The Bush administration went on the media warpath Thursday, insisting that its "coalition of the willing" against Iraq was a truly multilateral campaign by more than 35 nations, with more countries joining up every day.
An indignant Defense Secretary Donald H. Rumsfeld asserted at a Pentagon briefing that "this is not a unilateral action, as is being characterized in the media. Indeed, the coalition in this activity is larger than the coalition that existed during the Gulf War in 1991."
Nearly identical language came from President Bush and officials at the White House, State Department and Pentagon, in what appeared to be a coordinated message.

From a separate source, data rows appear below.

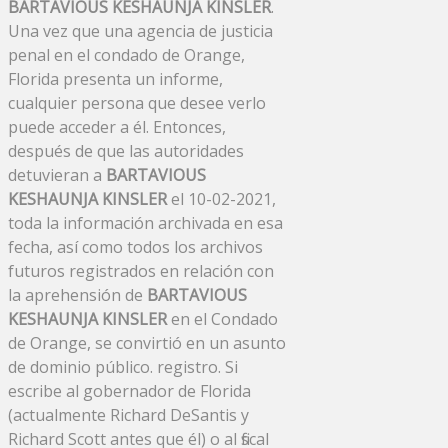
BARTAVIOUS KESHAUNJA KINSLER
.
Una vez que una agencia de justicia
penal en el condado de Orange,
Florida presenta un informe,
cualquier persona que desee verlo
puede acceder a él. Entonces,
después de que las autoridades
detuvieran a
BARTAVIOUS
KESHAUNJA KINSLER
el 10-02-2021,
toda la información archivada en esa
fecha, así como todos los archivos
futuros registrados en relación con
la aprehensión de
BARTAVIOUS
KESHAUNJA KINSLER
en el Condado
de Orange, se convirtió en un asunto
de dominio público. registro. Si
escribe al gobernador de Florida
(actualmente Richard DeSantis y
Richard Scott antes que él) o al fiscal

The target was the world media, which have from some quarters scorned the anti-Iraq campaign as a "coalition of the unwilling." Many have noted that unlike the 1991 coalition that ousted Iraq from Kuwait, with 30 nations providing troops or some sort of military support, this time only two nations -- Britain and Australia -- are committing significant numbers of troops to the U.S.-led effort.
President Bush made a point of thanking the contributors at a meeting of his cabinet Thursday.
"Over 40 nations now support our efforts," Bush said, citing an even higher figure than some others in his administration. "We are grateful for their determination, we appreciate their vision and we welcome their support."
White House spokesman Ari Fleischer noted that that population of the "coalition of the willing" countries totaled 1.18 billion people with a combined gross domestic product of $21.7 trillion.
"It's no accident that many members of this coalition recently escaped from tyranny and oppression and they understand what is at stake in bringing freedom and liberation to the Iraqi people," Fleischer said. He noted that Turkey, which had previously rejected a U.S. request to move 62,000 troops across its territory to open a northern front in the war, on Thursday approved overflight rights for U.S. and coalition warplanes.
Battling the criticism that an arrogant America is flouting world opinion by embarking on the war without United Nations' approval, officials stressed the multinational nature of the coalition partners.
"Every major race, religion and ethnic group in the world is represented," Fleischer added. "The coalition includes nations from every continent on the globe."
Rumsfeld agreed. "The coalition in Iraq includes countries from every part of the world, including a large number of Muslim-majority countries. Some are supporting the effort publicly; others are doing so privately," he said.
State Department spokesman Richard Boucher said the number of countries supporting the U.S.-led effort had grown well beyond the 35 countries that have publicly pledged support.
He declined to give a list, saying that the participation of some countries had not been confirmed while others did not want to be publicly named. "It's easily above 50 now," Boucher told reporters.
He argued that the changed nature of this war, including the need to protect against and then hunt for weapons of mass destruction, meant that specialized high-tech units could be as useful as large deployments of troops.
"It may be very important to have a contribution that's small in numbers but specialized in abilities, like some of the nuclear, biological and chemical units that we're getting," Boucher said. "In some of that stuff you need rapid response."
Moreover, countries that won't send fighting forces will help rebuild war-damaged Iraq, Boucher said. The U.S. is anxious not to shoulder the potentially huge reconstruction costs alone.
"It's not necessarily of less value to have a contribution to rebuilding Iraq than it is to have a contribution militarily while the conflict's going," he said. "We welcome those who have said, 'We are happy to contribute to rebuilding the water supply.' "
The White House Web site (www.whitehouse.gov) on Thursday posted a list of 44 nations that were "committed to" disarming Iraq. It did not say what each country would do but noted that the contributions ranged from direct military participation to "logistical and intelligence support, specialized chemical/biological response teams, over-flight rights, humanitarian and reconstruction aid, to political support."
Political support seemed minor, if not grudging, from some nations on the list.
Reports from Lisbon quoted Portugal's President Jorge Sampaio on Thursday as saying that because the military action had no mandate from the U.N., Portugal's contribution would be limited to allowing U.S. and British planes to cross the country's airspace "just as other countries have done, including some which have expressed strong opposition to any military action against Iraq."
Other coalition members have nothing but moral support to offer, as they are among the world's most impoverished. They include Afghanistan, Angola, Albania, Eritrea, Ethiopia, Micronesia, Rwanda and Uganda.